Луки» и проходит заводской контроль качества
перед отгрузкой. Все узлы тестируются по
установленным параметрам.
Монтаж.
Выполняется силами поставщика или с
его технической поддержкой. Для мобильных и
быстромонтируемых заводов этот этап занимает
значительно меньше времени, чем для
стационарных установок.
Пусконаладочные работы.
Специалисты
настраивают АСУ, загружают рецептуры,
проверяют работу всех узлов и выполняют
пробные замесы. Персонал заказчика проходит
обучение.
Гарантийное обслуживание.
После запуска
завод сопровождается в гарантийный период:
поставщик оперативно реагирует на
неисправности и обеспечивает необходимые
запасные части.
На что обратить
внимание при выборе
---
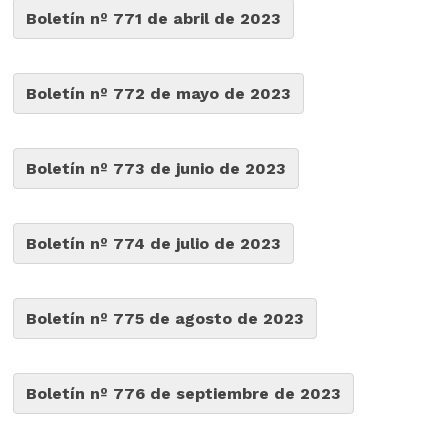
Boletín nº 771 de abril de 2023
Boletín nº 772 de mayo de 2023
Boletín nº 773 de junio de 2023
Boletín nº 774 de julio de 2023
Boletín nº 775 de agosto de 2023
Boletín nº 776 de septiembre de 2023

- TASK DIRECTIONS:
Give an exact copy of the lines above from the line with "перед отгрузкой. Все узлы тестируются по" up to and including the line with "внимание при выборе", and leave everything else out.

- EXERCISE RESULT:
перед отгрузкой. Все узлы тестируются по
установленным параметрам.
Монтаж.
Выполняется силами поставщика или с
его технической поддержкой. Для мобильных и
быстромонтируемых заводов этот этап занимает
значительно меньше времени, чем для
стационарных установок.
Пусконаладочные работы.
Специалисты
настраивают АСУ, загружают рецептуры,
проверяют работу всех узлов и выполняют
пробные замесы. Персонал заказчика проходит
обучение.
Гарантийное обслуживание.
После запуска
завод сопровождается в гарантийный период:
поставщик оперативно реагирует на
неисправности и обеспечивает необходимые
запасные части.
На что обратить
внимание при выборе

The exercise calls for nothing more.